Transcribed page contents
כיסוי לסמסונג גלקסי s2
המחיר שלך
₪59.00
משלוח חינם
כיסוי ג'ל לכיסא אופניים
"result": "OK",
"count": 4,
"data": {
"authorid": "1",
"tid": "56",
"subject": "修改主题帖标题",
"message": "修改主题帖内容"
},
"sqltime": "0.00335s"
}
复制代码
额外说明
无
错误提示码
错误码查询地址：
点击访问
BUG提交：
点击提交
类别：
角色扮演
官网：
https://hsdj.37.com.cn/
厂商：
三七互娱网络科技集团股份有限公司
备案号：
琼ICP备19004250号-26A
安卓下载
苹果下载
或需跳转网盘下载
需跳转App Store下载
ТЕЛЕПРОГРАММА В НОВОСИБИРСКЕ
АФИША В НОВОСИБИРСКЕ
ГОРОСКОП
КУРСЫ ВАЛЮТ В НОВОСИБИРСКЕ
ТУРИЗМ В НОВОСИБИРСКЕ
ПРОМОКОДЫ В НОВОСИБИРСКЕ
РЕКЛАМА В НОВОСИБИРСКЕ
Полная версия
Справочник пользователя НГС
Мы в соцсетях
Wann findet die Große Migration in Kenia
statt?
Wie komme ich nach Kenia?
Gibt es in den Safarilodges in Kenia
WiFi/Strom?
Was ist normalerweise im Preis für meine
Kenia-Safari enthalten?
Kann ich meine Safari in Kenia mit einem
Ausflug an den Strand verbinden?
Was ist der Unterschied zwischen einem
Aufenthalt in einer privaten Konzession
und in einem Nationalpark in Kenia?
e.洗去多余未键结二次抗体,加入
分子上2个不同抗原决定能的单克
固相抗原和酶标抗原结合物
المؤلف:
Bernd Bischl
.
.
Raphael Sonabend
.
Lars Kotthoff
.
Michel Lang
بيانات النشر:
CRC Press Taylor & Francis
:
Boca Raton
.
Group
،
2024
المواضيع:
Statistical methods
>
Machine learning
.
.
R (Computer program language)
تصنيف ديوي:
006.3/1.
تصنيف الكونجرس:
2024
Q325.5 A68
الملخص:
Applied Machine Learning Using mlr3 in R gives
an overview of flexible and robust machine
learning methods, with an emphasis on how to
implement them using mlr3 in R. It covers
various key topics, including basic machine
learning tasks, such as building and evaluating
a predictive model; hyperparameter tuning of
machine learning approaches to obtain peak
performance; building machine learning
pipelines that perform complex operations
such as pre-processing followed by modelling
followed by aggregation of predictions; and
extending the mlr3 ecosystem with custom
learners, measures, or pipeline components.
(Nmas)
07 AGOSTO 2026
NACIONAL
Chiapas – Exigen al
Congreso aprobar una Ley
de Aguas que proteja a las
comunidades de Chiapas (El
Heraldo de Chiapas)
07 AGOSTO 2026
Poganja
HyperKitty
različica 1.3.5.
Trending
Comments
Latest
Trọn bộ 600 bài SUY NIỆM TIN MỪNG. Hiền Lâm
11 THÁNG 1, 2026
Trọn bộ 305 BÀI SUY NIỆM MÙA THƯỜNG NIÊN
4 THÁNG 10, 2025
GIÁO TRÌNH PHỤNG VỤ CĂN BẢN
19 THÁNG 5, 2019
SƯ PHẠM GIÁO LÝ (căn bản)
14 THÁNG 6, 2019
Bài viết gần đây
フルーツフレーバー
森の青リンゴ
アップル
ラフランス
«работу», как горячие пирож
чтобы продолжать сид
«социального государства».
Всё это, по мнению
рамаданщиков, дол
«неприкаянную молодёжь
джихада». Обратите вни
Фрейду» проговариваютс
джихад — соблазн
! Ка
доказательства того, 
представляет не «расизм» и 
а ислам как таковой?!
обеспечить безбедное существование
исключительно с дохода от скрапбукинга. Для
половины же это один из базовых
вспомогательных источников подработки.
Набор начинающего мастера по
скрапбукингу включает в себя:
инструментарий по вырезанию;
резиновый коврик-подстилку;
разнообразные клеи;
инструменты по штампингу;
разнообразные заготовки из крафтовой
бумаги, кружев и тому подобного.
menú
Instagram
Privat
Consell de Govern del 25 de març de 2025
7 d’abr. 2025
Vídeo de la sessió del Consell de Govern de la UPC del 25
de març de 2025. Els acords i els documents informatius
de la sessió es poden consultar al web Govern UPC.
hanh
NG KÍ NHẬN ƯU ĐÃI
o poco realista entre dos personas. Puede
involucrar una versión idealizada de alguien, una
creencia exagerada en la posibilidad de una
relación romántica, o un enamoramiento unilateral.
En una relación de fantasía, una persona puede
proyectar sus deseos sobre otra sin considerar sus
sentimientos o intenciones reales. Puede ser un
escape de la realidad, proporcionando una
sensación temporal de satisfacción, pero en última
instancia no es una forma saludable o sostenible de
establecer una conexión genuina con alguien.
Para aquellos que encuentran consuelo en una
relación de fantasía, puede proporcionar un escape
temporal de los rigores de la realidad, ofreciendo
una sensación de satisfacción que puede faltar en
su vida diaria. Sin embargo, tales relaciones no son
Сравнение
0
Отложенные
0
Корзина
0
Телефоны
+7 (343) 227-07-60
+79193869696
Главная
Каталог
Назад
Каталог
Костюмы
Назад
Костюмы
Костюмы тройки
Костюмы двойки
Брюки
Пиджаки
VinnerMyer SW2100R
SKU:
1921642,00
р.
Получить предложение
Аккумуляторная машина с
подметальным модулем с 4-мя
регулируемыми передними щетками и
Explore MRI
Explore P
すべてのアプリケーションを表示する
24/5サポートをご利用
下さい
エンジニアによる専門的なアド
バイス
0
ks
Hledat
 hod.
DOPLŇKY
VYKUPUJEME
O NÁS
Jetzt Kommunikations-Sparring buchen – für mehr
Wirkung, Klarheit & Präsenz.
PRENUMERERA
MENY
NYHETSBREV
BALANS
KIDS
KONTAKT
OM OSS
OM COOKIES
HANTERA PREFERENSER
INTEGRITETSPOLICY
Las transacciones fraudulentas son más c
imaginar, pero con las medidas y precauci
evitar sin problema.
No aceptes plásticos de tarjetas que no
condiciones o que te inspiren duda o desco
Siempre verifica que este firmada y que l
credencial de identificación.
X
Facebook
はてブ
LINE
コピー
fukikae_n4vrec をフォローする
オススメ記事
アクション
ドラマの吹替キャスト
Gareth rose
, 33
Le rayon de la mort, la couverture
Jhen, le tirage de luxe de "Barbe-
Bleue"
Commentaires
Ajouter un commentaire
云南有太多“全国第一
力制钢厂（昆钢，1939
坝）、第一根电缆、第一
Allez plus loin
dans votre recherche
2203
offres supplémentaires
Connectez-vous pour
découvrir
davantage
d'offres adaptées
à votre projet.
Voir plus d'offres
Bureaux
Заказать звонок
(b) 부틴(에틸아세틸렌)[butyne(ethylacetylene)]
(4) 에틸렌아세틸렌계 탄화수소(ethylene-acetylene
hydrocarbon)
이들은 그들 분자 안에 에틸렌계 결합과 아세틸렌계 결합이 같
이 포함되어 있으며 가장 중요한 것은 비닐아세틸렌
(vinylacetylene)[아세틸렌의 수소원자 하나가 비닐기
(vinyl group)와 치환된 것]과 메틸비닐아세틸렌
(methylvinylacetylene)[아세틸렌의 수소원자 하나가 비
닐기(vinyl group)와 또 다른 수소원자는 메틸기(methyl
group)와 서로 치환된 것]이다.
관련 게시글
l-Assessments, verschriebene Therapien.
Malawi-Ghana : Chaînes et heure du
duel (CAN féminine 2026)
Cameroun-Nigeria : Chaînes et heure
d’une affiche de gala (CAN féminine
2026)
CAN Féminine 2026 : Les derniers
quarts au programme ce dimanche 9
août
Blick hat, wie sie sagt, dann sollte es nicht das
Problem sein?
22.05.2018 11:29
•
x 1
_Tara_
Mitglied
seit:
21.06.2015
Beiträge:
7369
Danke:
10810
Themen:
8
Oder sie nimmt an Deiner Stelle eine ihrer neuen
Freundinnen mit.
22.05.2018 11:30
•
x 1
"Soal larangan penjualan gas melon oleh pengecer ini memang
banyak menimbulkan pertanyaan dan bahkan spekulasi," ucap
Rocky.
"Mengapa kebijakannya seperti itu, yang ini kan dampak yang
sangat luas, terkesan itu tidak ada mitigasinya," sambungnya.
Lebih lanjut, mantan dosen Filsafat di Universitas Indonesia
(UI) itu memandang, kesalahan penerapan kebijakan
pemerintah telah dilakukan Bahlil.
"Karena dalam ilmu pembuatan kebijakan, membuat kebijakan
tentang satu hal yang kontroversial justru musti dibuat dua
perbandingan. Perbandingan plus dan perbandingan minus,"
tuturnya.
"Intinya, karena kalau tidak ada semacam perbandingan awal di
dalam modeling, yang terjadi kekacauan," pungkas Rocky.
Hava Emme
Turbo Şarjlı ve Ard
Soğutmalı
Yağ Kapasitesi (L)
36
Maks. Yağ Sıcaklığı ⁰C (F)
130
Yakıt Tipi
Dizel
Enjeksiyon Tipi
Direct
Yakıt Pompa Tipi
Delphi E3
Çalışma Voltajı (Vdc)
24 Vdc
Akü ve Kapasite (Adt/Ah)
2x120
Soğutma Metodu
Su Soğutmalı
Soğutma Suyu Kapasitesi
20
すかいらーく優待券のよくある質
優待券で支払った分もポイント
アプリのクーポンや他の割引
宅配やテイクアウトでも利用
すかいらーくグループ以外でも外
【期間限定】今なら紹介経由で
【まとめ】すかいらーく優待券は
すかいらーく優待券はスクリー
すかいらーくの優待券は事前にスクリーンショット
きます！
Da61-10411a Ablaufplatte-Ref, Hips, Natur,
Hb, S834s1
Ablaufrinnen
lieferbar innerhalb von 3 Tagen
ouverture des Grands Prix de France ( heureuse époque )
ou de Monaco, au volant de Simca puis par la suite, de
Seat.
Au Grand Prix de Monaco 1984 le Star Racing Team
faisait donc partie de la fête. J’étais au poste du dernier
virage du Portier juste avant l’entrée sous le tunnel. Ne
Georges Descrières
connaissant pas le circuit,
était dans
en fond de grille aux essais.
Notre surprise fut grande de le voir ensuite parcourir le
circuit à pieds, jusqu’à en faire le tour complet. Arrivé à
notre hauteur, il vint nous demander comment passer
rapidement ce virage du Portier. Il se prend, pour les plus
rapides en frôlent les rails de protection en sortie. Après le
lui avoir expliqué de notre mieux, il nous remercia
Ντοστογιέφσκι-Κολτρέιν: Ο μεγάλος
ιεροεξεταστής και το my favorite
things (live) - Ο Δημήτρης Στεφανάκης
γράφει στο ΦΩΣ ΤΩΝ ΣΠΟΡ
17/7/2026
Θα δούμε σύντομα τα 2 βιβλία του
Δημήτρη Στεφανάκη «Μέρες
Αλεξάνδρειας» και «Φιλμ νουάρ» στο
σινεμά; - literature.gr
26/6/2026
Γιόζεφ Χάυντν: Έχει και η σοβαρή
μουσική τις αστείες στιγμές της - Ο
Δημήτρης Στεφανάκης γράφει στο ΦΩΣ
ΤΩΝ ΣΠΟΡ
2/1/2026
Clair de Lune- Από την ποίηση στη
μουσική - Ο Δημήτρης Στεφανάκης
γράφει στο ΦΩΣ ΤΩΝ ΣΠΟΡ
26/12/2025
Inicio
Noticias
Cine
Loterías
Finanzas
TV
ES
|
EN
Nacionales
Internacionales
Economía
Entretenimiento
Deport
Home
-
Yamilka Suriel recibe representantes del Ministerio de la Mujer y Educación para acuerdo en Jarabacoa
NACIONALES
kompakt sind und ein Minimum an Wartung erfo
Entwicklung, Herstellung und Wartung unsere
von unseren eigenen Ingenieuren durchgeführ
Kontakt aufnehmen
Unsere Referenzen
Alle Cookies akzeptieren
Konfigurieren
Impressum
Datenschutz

▶ Directions for this task:
Return, word for word, every line from the top of the entries down to the line that holds "Полная версия", both included.

▶ Output of the exercise:
כיסוי לסמסונג גלקסי s2
המחיר שלך
₪59.00
משלוח חינם
כיסוי ג'ל לכיסא אופניים
"result": "OK",
"count": 4,
"data": {
"authorid": "1",
"tid": "56",
"subject": "修改主题帖标题",
"message": "修改主题帖内容"
},
"sqltime": "0.00335s"
}
复制代码
额外说明
无
错误提示码
错误码查询地址：
点击访问
BUG提交：
点击提交
类别：
角色扮演
官网：
https://hsdj.37.com.cn/
厂商：
三七互娱网络科技集团股份有限公司
备案号：
琼ICP备19004250号-26A
安卓下载
苹果下载
或需跳转网盘下载
需跳转App Store下载
ТЕЛЕПРОГРАММА В НОВОСИБИРСКЕ
АФИША В НОВОСИБИРСКЕ
ГОРОСКОП
КУРСЫ ВАЛЮТ В НОВОСИБИРСКЕ
ТУРИЗМ В НОВОСИБИРСКЕ
ПРОМОКОДЫ В НОВОСИБИРСКЕ
РЕКЛАМА В НОВОСИБИРСКЕ
Полная версия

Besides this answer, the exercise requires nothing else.